1990 yılında Canibekov adına Nogayların örf ve adetleri, dilin yeniden canlandırılması ve incelenmesine yönelik bir konferans düzenlenmiştir. Daha sonra bu tür konferanslar her sene Canibekov’un doğum gününe denk getirilerek devam ettirilmiştir.

Canibekov’un altı çocuğu vardı. En büyüğü Enver uzun bir dönem devlet işlerinde, bölge gazete redaktörlüğü ve Karaçay-Çerkes dil ve etnografya enstitü müdürlüğü görevinde bulunmuştur.

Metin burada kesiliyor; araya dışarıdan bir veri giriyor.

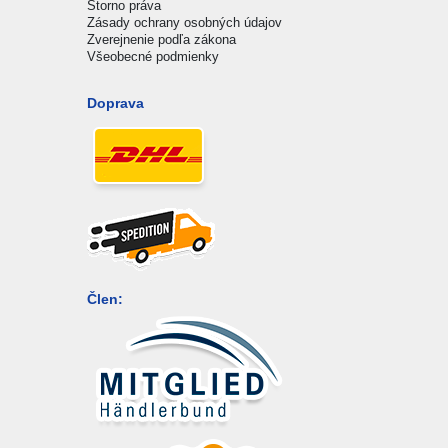
Storno práva
Zásady ochrany osobných údajov
Zverejnenie podľa zákona
Všeobecné podmienky
Doprava
Člen:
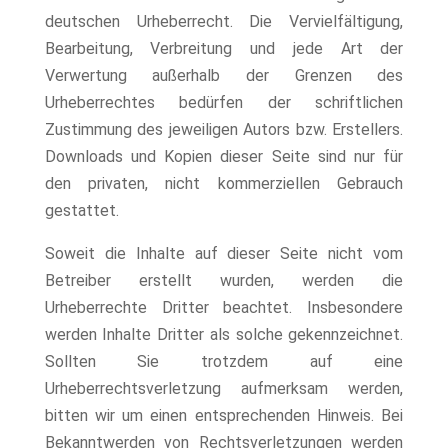
deutschen Urheberrecht. Die Vervielfältigung,
Bearbeitung, Verbreitung und jede Art der
Verwertung außerhalb der Grenzen des
Urheberrechtes bedürfen der schriftlichen
Zustimmung des jeweiligen Autors bzw. Erstellers.
Downloads und Kopien dieser Seite sind nur für
den privaten, nicht kommerziellen Gebrauch
gestattet.
Soweit die Inhalte auf dieser Seite nicht vom
Betreiber erstellt wurden, werden die
Urheberrechte Dritter beachtet. Insbesondere
werden Inhalte Dritter als solche gekennzeichnet.
Sollten Sie trotzdem auf eine
Urheberrechtsverletzung aufmerksam werden,
bitten wir um einen entsprechenden Hinweis. Bei
Bekanntwerden von Rechtsverletzungen werden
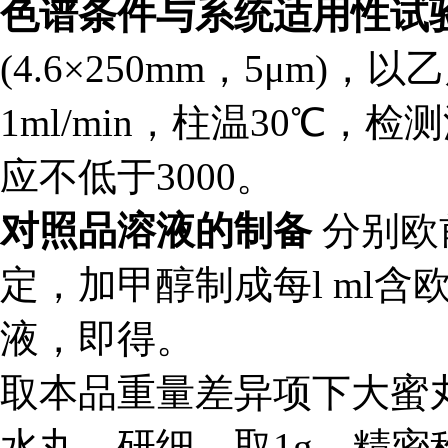
色谱条件与系统适用性试
(4.6×250mm，5μm)
1ml/min，柱温30℃，
应不低于3000。
对照品溶液的制备
分别欧
定，加甲醇制成每l ml含欧
液，即得。
取本品重量差异项下大蜜
水丸，研细，取1g，精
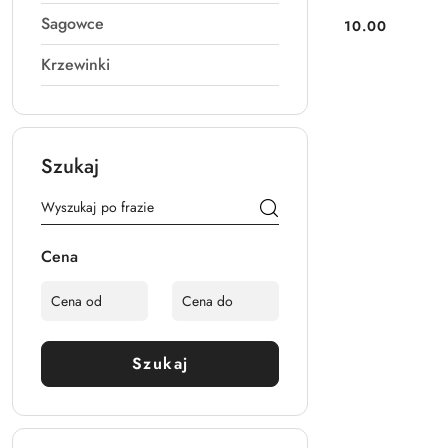
Sagowce
10.00
Cena:
Krzewinki
Szukaj
Cena
Szukaj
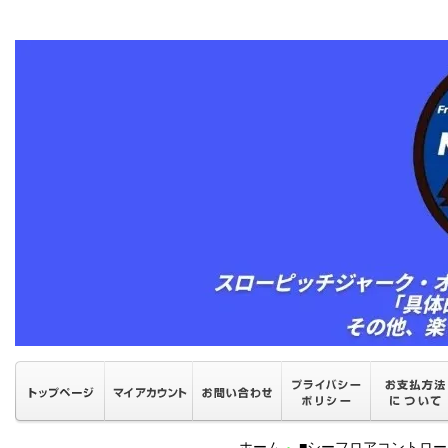
ホーム
■シーフロアコントロ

Munir adlı oğlu tarihçi, Gayaz ise filolog olarak yetişmişlerdir. Büyük kızı Roza tarihten doktorasını yapmıştır. Uzun bir dönem Karaçay-Çerkes Sosyal Araştırmalar Enstitüsü’nü yönetmiştir. Sofya adlı kızı ise babası gibi Nogay folklorünün toplanması ve yayınlanması hususunda büyük bir çaba sarfetmiştir. 1956 yılında basılan “Rusça- Nogayca” ve 1963 yılında basılan “Nogayca-Rusça” sözlüklerinin dünyaya gelmesinde büyük bir çalışma yapmıştır. En küçük kızı Klara ise Moskova’da Bütünrusya İlmi Araştırma, Milli Diller Enstitüsü’nde uzun bir dönem çalışmalarını sürdürmüştür.

Bütün bunları göz önünde bulundurarak, şunu belirtebiliriz ki, Canibekov’un yapmış olduğu çalışmalar kaybolmamış, bilakis onun hazırladığı okul kitapları, sözlükler ve sanat eserleri halkın hatırında onu ölümsüz yapmıştır. Gerçek anlamda, bügün dilimizin yaşamasında onun çalışmalarının çok büyük bir rolü olduğunu itiraf etmek gerekir.